How you equip yourself for a zombie apocalypse depends largely on your personal belief systems. Are you going to focus solely on self-preservation? Or is restoring order to your country a transcendent objective? How willing are you to share your resources with strangers? And how discriminating will you be in shooting other human beings?
Author Daniel Drezner tackles such moral dilemmas on a global level in his book Theories of International Politics and Zombies. Drezner is the real deal, by the way, a professor of international politics at Tufts University and a member of the Council on Foreign Relations. Here’s how he breaks down America’s potential responses to a global zombie pandemic by ideology:
Realists would not risk American blood and treasure being the world’s zombie police. In fact, they would take advantage of the outbreak in other countries to advance our own political and economic strength. It’s every country for itself, especially under these circumstances.
Liberals would focus on global cooperation to quell the problem through international bodies like the United Nations and the World Health Organization. Even if not every country pulls its weight, we will be better off by at least trying to coordinate our policies with other governments.
Neoconservatives would take swift, unilateral, military action and start establishing strong anti-zombie bastions worldwide.
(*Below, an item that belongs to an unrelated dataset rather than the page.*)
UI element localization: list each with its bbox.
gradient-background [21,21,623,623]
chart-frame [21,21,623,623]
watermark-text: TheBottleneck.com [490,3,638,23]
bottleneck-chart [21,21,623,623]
There’s no time to haggle with second-tier players about what the best course of action is. Zombies are an evil threat and must be dealt with decisively.
Constructivists would use the zombie epidemic as a means of uniting humanity’s differing worldwide cultures. They would emphasize what we all share in common as people and establish a moral peer pressure for nations to act bravely and nobly in the face of the zombie crisis.
I find it interesting that these philosophies are also relevant on a micro level as they pertain to the individual person facing a zombie apocalypse – where every man’s home is his castle, and his land his kingdom. What would your approach be?